__Work instruction__
Note each line in the data holding the string "troche" and report it.

Dataset entries:
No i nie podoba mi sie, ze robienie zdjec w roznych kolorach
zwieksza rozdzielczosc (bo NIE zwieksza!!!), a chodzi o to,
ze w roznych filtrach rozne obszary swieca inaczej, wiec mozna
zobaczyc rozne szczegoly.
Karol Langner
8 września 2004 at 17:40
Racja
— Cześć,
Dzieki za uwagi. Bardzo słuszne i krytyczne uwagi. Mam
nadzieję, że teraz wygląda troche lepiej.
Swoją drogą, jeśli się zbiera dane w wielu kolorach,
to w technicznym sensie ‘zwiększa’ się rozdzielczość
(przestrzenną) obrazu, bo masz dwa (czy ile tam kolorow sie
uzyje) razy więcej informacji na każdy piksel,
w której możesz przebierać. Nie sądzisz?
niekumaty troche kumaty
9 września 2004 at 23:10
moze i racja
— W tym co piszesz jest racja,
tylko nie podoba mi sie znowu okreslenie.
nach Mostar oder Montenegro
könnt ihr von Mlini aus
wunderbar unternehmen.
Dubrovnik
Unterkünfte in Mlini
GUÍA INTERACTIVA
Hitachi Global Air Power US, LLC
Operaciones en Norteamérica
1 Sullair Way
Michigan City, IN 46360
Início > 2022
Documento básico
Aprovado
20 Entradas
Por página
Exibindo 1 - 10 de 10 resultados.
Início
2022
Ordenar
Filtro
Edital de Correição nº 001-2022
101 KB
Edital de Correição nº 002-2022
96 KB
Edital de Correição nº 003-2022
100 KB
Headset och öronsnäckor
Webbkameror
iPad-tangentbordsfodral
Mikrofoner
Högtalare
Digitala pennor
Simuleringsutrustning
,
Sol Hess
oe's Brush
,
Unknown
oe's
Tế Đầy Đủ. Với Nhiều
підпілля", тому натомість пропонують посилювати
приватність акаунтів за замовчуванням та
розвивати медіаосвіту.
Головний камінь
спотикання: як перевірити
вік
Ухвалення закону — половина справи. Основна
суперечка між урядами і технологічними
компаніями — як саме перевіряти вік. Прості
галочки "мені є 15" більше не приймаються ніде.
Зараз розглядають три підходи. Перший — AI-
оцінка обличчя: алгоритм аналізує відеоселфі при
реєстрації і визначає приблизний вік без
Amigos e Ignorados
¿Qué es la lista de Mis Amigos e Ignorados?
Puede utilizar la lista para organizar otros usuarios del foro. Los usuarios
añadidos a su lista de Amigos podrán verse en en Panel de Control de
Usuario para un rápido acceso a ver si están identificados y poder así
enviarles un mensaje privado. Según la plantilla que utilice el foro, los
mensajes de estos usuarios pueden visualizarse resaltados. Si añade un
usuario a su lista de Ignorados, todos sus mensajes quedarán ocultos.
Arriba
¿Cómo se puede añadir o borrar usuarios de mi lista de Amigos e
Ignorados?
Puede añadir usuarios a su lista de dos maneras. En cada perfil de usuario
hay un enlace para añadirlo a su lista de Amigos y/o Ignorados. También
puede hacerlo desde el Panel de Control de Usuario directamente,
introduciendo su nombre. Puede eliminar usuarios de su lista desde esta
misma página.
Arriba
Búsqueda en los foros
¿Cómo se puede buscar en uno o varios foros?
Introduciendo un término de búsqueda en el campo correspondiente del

__Output of the task__
nadzieję, że teraz wygląda troche lepiej.
niekumaty troche kumaty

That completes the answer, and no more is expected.